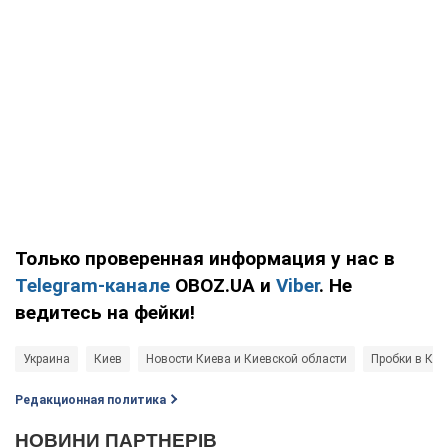
Только проверенная информация у нас в
Telegram-канале
OBOZ.UA и
Viber
. Не
ведитесь на фейки!
Украина
Киев
Новости Киева и Киевской области
Пробки в Кие
Редакционная политика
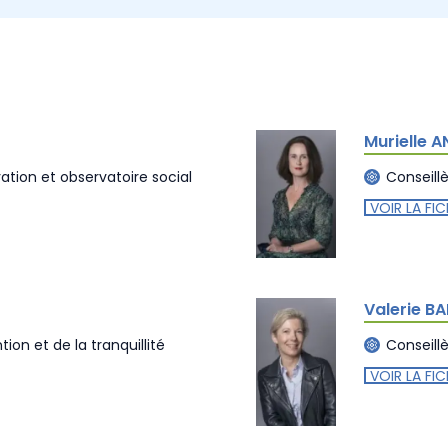
Murielle 
ation et observatoire social
Conseill
VOIR LA FIC
Valerie BA
ion et de la tranquillité
Conseill
VOIR LA FIC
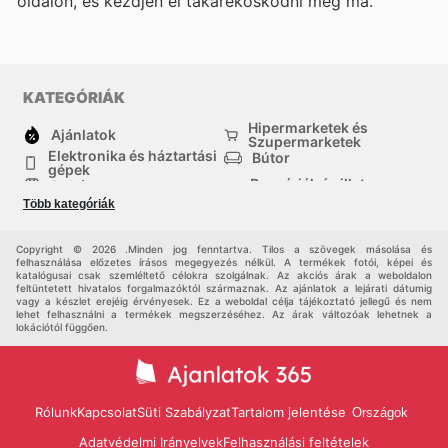
oldalon, és kezdjen el takarékoskodni még ma.
KATEGÓRIÁK
Hipermarketek és
Ajánlatok
Szupermarketek
Elektronika és háztartási
Bútor
gépek
Drogériák és illatszer-
Ruházat
boltok
Több kategóriák
háztartási cikkek
Sport
Gyermekek
Egyéb
Copyright © 2026 .Minden jog fenntartva. Tilos a szövegek másolása és
felhasználása előzetes írásos megegyezés nélkül. A termékek fotói, képei és
katalógusai csak szemléltető célokra szolgálnak. Az akciós árak a weboldalon
feltüntetett hivatalos forgalmazóktól származnak. Az ajánlatok a lejárati dátumig
vagy a készlet erejéig érvényesek. Ez a weboldal célja tájékoztató jellegű és nem
lehet felhasználni a termékek megszerzéséhez. Az árak változóak lehetnek a
lokációtól függően.
Rólunk
Kapcsolat
Süti Szabályzat
Tartalom jelentése
Országok
Adatvédelmi Irányelvek
Felhasználási feltételek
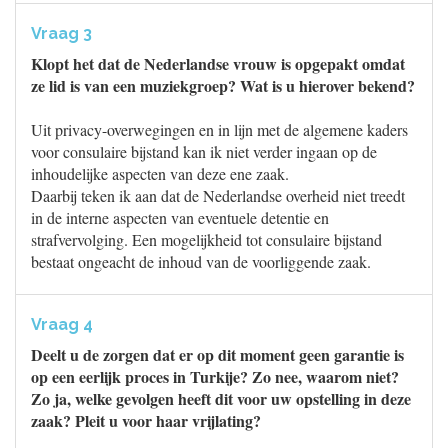
Vraag 3
Klopt het dat de Nederlandse vrouw is opgepakt omdat
ze lid is van een muziekgroep? Wat is u hierover bekend?
Uit privacy-overwegingen en in lijn met de algemene kaders
voor consulaire bijstand kan ik niet verder ingaan op de
inhoudelijke aspecten van deze ene zaak.
Daarbij teken ik aan dat de Nederlandse overheid niet treedt
in de interne aspecten van eventuele detentie en
strafvervolging. Een mogelijkheid tot consulaire bijstand
bestaat ongeacht de inhoud van de voorliggende zaak.
Vraag 4
Deelt u de zorgen dat er op dit moment geen garantie is
op een eerlijk proces in Turkije? Zo nee, waarom niet?
Zo ja, welke gevolgen heeft dit voor uw opstelling in deze
zaak? Pleit u voor haar vrijlating?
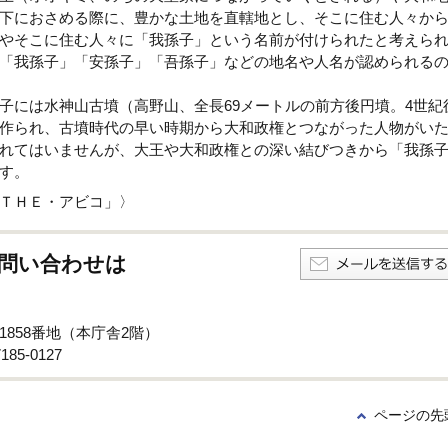
下におさめる際に、豊かな土地を直轄地とし、そこに住む人々か
やそこに住む人々に「我孫子」という名前が付けられたと考えら
「我孫子」「安孫子」「吾孫子」などの地名や人名が認められる
子には水神山古墳（高野山、全長69メートルの前方後円墳。4世紀
作られ、古墳時代の早い時期から大和政権とつながった人物がい
れてはいませんが、大王や大和政権との深い結びつきから「我孫
す。
ＴＨＥ・アビコ」〉
問い合わせは
子1858番地（本庁舎2階）
85-0127
ページの先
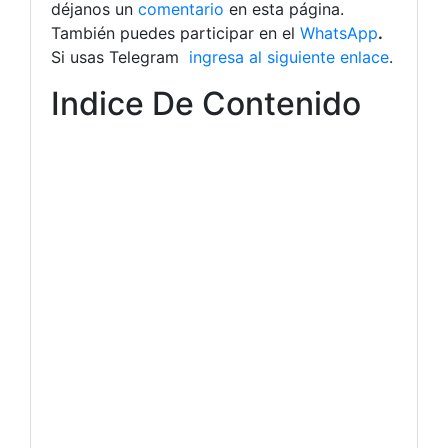
déjanos un
comentario
en esta página.
También puedes participar en el
WhatsApp
.
Si usas Telegram
ingresa al siguiente enlace
.
Indice De Contenido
◇ ◇ ◇
▶ [TASK DETAILS] Reproduce only the lines running from the beginning of the entries above to the line holding "ion et de la tranquillité", inclusive. Pictures stay out of the copy.

▶ [SOLUTION FOR THIS TASK]
Только проверенная информация у нас в
Telegram-канале
OBOZ.UA и
Viber
. Не
ведитесь на фейки!
Украина
Киев
Новости Киева и Киевской области
Пробки в Кие
Редакционная политика
Murielle 
ation et observatoire social
Conseill
VOIR LA FIC
Valerie BA
ion et de la tranquillité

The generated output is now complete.